The ruling came just weeks after a judge signed off on a deal to finally end a six-year legal battle over Prince’s $156 million estate. That final deal saw his many assets, including his various trademarks, divided among several living heirs, advisors and Primary Wave, which owns roughly half of the estate.

Londell McMillan, who heads up one group of those heirs, told Billboard on Wednesday he was pleased with the decision to “unequivocally” reject the application: “Prince’s music, art and trademarks hold a special place in our society and culture. Purple Rain is a Prince mark and brand known worldwide. Please respect these unique assets or suffer at your own peril.”

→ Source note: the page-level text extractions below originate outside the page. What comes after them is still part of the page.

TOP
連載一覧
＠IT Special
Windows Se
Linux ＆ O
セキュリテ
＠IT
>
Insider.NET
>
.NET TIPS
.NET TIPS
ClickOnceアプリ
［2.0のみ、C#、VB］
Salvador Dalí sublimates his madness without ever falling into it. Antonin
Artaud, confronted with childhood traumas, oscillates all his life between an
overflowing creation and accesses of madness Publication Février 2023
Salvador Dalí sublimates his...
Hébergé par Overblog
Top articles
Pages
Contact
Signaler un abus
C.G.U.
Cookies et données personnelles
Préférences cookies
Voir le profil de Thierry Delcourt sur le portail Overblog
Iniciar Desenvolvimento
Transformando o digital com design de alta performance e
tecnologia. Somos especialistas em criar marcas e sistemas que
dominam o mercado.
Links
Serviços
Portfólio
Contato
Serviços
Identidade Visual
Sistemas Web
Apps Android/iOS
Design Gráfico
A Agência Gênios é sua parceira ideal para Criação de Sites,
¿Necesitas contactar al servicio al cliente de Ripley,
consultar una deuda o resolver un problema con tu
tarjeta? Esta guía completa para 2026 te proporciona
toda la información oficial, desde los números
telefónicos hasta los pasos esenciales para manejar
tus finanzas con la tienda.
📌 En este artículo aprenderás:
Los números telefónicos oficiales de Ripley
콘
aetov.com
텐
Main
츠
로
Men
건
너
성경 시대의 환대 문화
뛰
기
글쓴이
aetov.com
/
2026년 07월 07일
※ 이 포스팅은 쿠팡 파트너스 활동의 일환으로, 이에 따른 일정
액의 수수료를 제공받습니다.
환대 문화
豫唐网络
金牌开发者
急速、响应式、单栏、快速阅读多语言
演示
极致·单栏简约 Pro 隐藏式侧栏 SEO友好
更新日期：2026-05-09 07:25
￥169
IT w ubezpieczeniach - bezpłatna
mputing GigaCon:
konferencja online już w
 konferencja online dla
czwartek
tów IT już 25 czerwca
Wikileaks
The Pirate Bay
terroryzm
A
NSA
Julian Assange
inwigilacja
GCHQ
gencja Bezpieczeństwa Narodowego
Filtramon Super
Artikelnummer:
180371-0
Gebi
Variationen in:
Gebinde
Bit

Legal cases like the one over the “Purple Rain” trademark, filed at a federal tribunal called the Trademark Trial and Appeal Board, are a common tactic for any big brand, aimed at fending off rival names that are too similar. Apple files dozens of such cases every year, as do many other major companies. Musicians are no different: Jimmy Buffett’s company recently brought a case against a line of cannabis-themed products called “Marijuanaville,” and Rihanna’s Fenty brand filed two new cases last year. The Eagles also once famously brought such claims against a real-life “Hotel California.”

Last year, Prince’s heirs brought a similar case against an Ohio winery that wanted to register “Purple Rain” as a trademark for wine. Since then, the winemakers have argued back that consumers would never associate Prince with alcohol because the rocker famously abstained from alcohol. That case is still awaiting a ruling.

In the current dispute, a Bang Energy subsidiary applied in 2020 to register “Purple Rain” as a trademark for a wide range of dietary supplements, as well as for energy and sports drinks. Prince’s heirs quickly filed their case to oppose the application, arguing that consumers would be tricked into thinking the late singer was involved in the products.

“‘Purple rain’ is not a word in the English language. Prince chose the phrase and made it famous through a Grammy winning album, a major motion picture, a song performed around the world, and the iconic image of the late artist in the costume, movie and tour,” the estate’s attorneys wrote. “For the great majority of consumers, the only significance the term ‘Purple Rain’ has is to identify Prince and the image he made famous.”

Bang argued that consumers wouldn’t think of Prince when they saw the name on drinks and supplements, but in last week’s ruling, the trademark board said the public assumes a celebrity endorsement even when a product has “no relation to the reason for the celebrity’s fame.”

“It is commonplace for performers and owners of well-known marks to expand their product lines, in order to incorporate a diverse set of goods to capitalize on the renown of their names and brands,” the board wrote.

The trademark dispute isn’t Bang Energy’s only music-related legal issue. The Florida company is also currently embroiled in litigation with both Sony Music Entertainment and Universal Music Group over accusations that the company used copyrighted music in hundreds of social media videos without licenses.